Part of my interest was personal — maybe I’m going through a bit of a ‘transition’ myself. (The new blog — there was one, a very, very long-running one — before this). But in general I’m a sucker for soft-core ‘dystopia now’ type stuff — The Transition is set in a world that, minus a few satirical doublings-down, is our own. (Driverless cars are really becoming the marker of ‘five-years-hence’ nowadays…)
But another thing — really appreciated the representation of other books and texts it. In particular, there’s The Transition: Mentor’s Edition that pops up again and again and which is made up of issuelessly mysterious little vignettes and parables. For instance, here’s the first one, which we read long with the protagonist of the novel just after he’s discovered the book left lying out on the kitchen work-surface:
The writer is on her deathbed. Her best friend since childhood is at her side. They used to jump into the lake together, holding hands. She asks her, her voice failing, she asks her, Do you have all of my writings? All of them, says her friend. Do you have all of the poems? she asks. Yes, says her friend. We have all of your poems. Do you have all of the short stories and essays? she asks. Yes, we have all of your short stories and essays. We have them tied in bundles in two tea chests. And the works in progress? she asks. Yes. We have all the works in progress and your letters and your journals, says her friend. Burn it, she says. Burn it all. You don’t mean that, her friend says. And the writer grabs her by the wrist, using every ounce of energy she has left, digging her nails between the tendons so that her friend cries out and looks right into her eyes, which are wide and crazy, like she’s horrified by what she’s looking at, and she says, her last words, she says, Burn it all. After the funeral her friend drags the two tea chests down to the furnace one by one. She places the first bundle — a sequence of poems and drafts about Leda and the Swan — in the grate and it catches fire. She nudges it with the poker, but it smoulders and barely moves. There’s a lot of smoke. She coughs. She looks at the two tea chests. She realises this is going to take a while.
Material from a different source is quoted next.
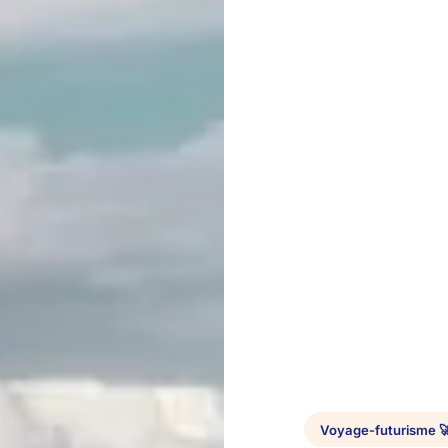
Voyage-futurisme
What’s interesting about this: it’s obviously a repetition with the barest of variation on a familiar story about writers and the afterlives of their work. C.f. Kafka and Brod et al. But the episodic, semi-parabolic structure is also interesting in the way that the vignette fails to fulfil the basic contract of the form. In short, we expect an epiphany — especially, perhaps, in a book called The Transition: Mentor’s Editon. A decision on the part of the pyro-delegate, a revelation just before the texts are burned, whatever. Instead it ends on an anti-climactic note: the very material realisation that bunched paper takes an awfully long time to burn.
Dystopian texts tend — you may have noticed — to insert other texts inside of themselves. 1984 and Goldstein’s book is an obvious example, but it’s a trope of the genre. One reason for this, I think, on a structural level is that the insertion of such texts allows, if implicitly, questions to be begged about the use-value of writing. (Can Goldstein’s book cause a revolution? Can 1984 itself?) In Kennard’s book, which feints in the direction of being a novel of self-improvement through self-discovery, these issueless anecdotes serve as a cracked mirror to plot trajectory he’s taken up only to unwind by the end of the work.